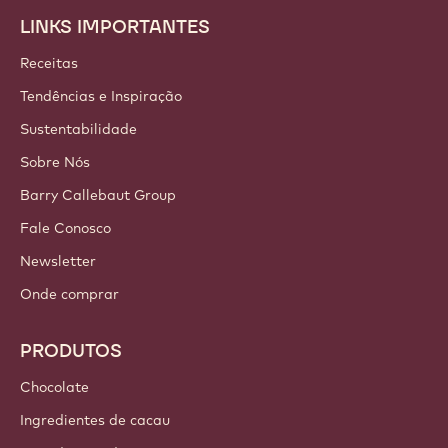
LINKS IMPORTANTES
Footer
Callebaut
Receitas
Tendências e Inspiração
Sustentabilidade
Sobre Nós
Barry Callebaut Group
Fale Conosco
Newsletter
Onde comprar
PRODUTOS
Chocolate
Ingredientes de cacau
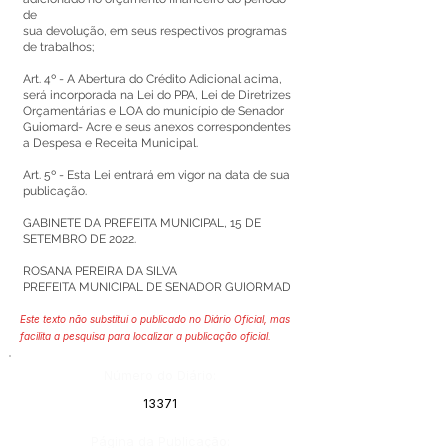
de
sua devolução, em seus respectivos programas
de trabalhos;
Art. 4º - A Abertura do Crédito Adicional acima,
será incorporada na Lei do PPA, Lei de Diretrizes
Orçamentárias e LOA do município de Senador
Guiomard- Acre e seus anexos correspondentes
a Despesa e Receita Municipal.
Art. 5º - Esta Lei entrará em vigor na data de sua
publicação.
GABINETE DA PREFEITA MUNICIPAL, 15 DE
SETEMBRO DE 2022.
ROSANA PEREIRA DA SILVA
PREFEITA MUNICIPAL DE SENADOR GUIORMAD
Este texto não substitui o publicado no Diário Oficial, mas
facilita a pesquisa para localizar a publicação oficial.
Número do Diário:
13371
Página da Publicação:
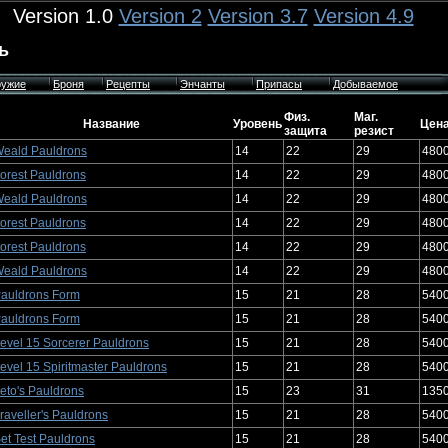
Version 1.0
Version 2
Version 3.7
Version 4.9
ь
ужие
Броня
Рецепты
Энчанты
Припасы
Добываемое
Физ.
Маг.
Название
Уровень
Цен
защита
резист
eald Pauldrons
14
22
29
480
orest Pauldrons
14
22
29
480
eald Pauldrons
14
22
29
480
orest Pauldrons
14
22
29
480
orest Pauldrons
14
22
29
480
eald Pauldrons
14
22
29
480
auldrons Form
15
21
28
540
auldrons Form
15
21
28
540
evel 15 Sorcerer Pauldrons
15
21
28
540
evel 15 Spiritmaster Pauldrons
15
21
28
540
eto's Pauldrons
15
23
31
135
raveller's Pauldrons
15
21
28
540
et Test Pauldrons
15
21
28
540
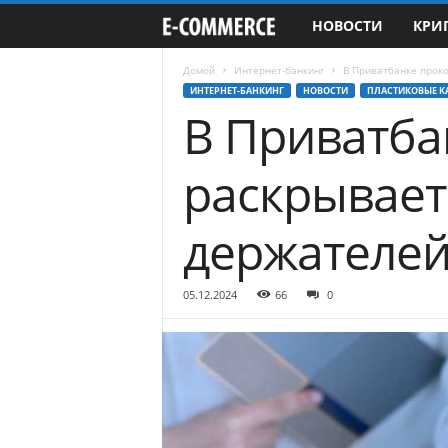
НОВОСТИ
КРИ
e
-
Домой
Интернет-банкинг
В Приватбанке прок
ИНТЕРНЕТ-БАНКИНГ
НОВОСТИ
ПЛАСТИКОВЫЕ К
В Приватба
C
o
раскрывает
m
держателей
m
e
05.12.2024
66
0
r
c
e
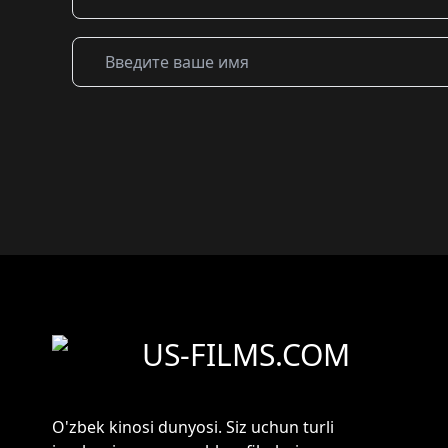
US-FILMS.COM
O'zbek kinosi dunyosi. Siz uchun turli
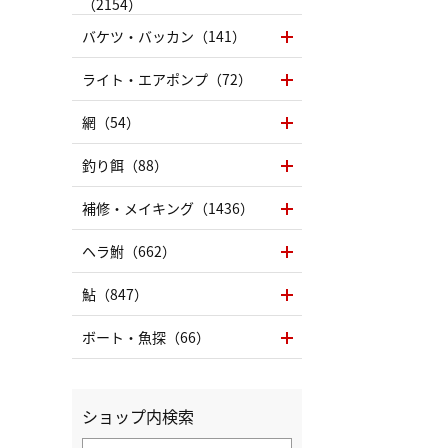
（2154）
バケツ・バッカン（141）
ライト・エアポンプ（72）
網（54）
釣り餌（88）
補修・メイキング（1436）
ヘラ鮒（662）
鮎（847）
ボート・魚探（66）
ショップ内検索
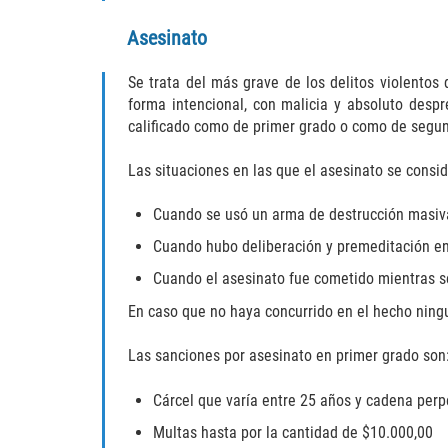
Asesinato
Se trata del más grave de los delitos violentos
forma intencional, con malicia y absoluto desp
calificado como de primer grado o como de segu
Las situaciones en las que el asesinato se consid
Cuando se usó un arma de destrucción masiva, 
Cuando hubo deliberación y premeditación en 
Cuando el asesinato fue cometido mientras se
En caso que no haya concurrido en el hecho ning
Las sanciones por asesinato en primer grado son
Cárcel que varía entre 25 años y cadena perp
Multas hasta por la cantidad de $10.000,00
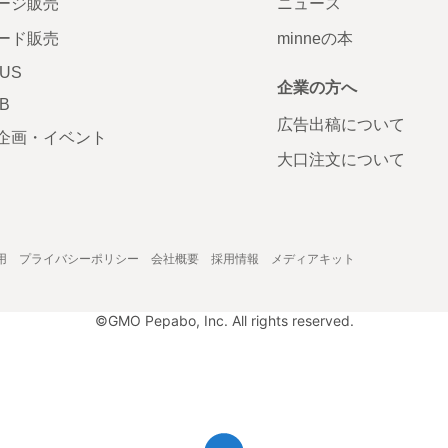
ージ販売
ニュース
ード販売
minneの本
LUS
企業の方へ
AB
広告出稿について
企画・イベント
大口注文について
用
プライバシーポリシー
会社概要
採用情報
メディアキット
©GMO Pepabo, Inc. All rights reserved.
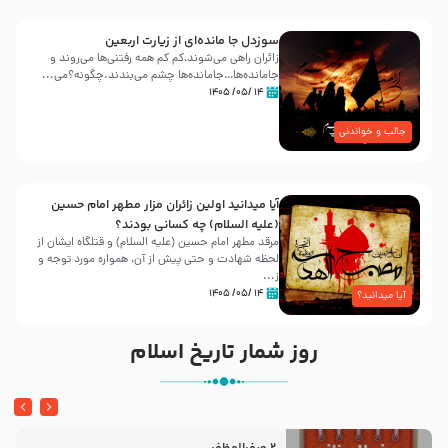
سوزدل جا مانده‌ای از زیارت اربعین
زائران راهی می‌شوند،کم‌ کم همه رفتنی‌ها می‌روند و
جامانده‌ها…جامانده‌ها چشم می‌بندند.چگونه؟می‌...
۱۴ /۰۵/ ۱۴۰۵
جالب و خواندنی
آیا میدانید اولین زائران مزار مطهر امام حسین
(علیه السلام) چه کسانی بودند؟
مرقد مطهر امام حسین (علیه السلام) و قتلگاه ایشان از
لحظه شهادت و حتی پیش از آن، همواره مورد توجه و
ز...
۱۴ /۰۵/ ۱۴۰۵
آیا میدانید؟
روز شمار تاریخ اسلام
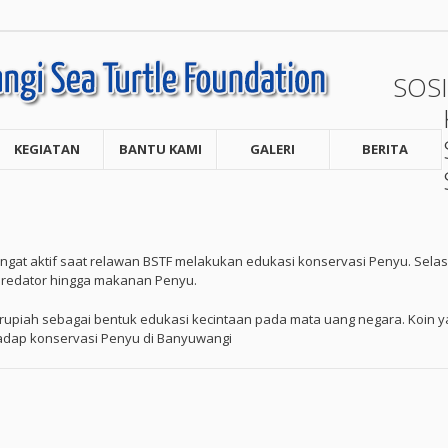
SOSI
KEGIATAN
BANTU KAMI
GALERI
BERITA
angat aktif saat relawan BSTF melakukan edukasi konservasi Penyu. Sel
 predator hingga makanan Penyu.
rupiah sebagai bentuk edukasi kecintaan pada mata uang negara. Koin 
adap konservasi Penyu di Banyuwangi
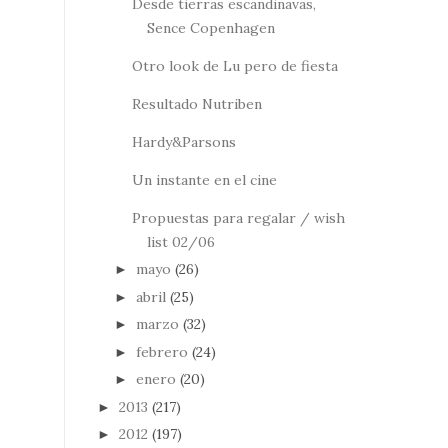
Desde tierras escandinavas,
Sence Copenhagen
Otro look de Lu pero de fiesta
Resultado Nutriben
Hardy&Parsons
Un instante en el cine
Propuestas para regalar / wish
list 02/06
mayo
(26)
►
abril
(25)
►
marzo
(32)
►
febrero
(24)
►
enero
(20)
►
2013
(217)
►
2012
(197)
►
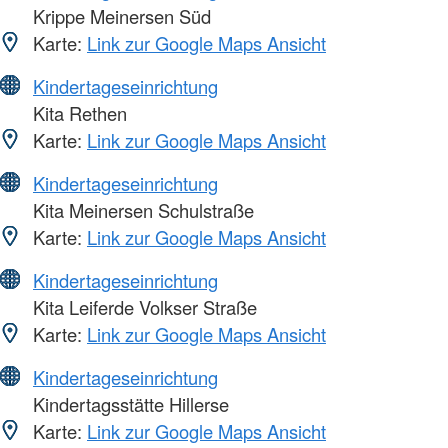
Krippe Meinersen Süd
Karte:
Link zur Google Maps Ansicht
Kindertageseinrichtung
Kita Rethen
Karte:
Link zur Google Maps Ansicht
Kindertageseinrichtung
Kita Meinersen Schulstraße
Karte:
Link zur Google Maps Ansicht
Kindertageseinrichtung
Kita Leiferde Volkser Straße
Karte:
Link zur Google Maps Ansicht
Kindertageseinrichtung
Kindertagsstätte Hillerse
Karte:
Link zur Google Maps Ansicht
********
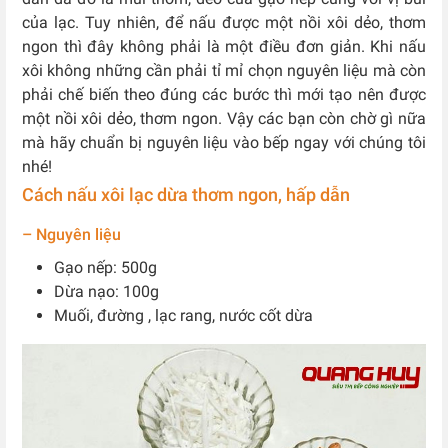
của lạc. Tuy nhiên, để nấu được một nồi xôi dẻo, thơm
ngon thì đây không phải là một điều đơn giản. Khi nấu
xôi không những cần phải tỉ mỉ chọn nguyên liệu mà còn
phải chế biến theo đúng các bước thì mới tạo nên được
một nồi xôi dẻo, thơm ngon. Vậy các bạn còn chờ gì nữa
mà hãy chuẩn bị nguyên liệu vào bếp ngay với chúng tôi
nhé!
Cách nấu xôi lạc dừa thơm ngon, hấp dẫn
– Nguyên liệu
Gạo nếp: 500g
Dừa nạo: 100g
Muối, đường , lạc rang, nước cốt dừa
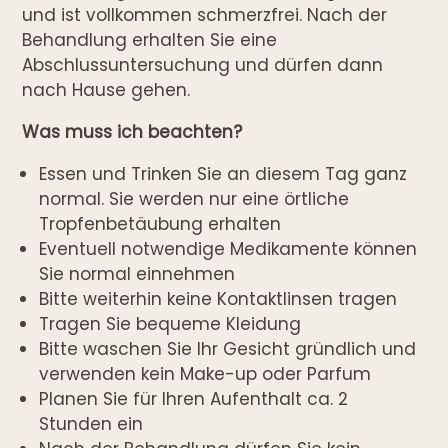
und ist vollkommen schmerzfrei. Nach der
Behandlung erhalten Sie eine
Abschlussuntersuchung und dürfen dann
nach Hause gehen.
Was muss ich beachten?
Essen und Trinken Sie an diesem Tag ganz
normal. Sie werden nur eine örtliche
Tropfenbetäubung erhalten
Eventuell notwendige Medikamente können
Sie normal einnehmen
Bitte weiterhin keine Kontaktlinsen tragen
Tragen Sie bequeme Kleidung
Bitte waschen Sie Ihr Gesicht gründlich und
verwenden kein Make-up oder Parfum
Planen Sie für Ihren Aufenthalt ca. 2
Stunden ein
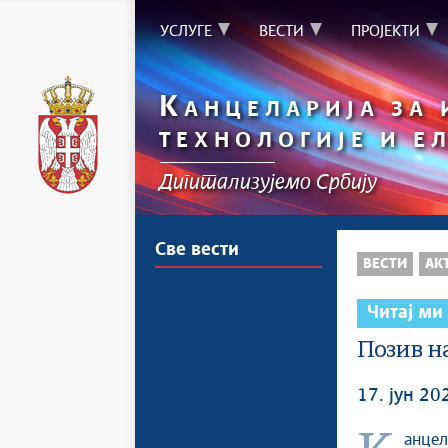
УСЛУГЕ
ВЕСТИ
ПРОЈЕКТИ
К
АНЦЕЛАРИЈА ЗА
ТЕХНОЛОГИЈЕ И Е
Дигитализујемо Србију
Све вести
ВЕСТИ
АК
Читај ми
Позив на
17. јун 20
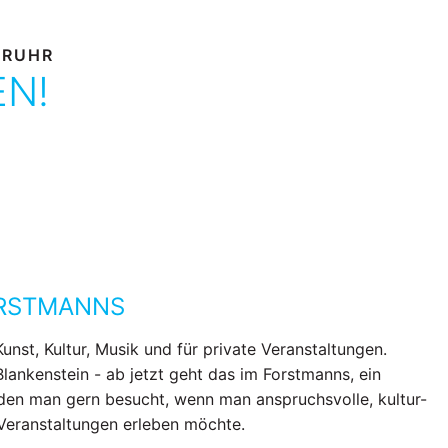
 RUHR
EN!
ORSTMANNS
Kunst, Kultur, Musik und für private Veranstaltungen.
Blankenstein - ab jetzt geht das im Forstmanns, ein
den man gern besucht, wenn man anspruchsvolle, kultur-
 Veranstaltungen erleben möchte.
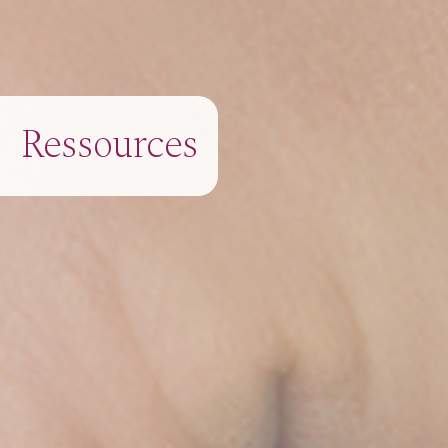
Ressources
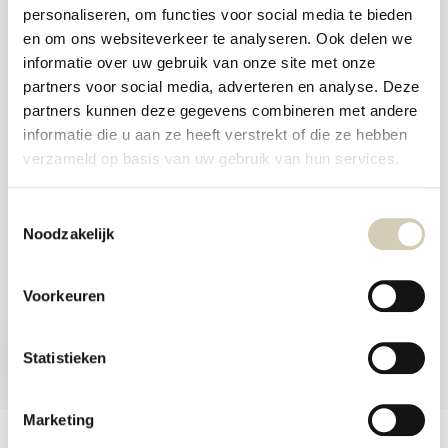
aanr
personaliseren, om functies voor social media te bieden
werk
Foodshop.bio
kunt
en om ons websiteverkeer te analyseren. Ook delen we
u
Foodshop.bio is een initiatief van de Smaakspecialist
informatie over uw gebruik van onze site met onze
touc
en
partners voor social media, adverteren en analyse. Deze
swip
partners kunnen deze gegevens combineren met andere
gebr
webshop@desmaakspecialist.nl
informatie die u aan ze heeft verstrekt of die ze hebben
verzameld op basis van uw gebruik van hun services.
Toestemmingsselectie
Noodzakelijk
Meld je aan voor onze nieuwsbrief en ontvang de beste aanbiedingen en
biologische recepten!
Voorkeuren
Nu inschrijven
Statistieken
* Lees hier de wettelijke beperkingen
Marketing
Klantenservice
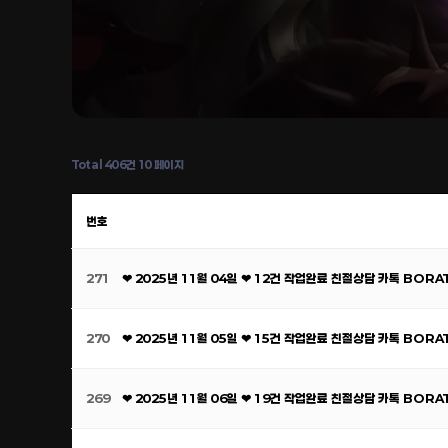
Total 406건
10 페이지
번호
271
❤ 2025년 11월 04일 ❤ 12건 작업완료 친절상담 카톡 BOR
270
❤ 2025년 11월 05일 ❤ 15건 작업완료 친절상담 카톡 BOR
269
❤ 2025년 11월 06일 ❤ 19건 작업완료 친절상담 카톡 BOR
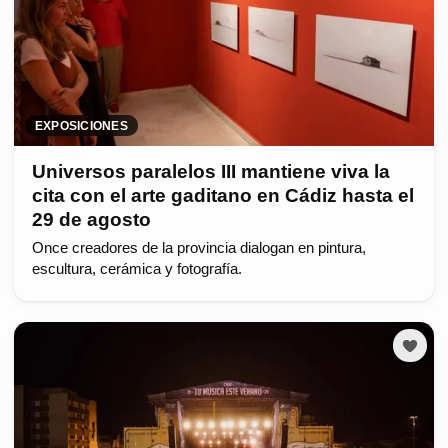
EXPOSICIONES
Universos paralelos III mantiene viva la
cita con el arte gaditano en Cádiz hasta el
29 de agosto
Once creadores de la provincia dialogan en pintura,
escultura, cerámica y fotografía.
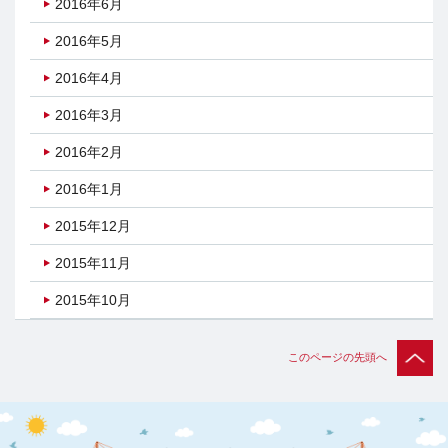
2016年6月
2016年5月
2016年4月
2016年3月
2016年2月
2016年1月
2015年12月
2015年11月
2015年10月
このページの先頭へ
********
* [Exercise]:
How many lines of the records contain the word "حسین"? Reply with the number and nothing else.

* [Your response]:
2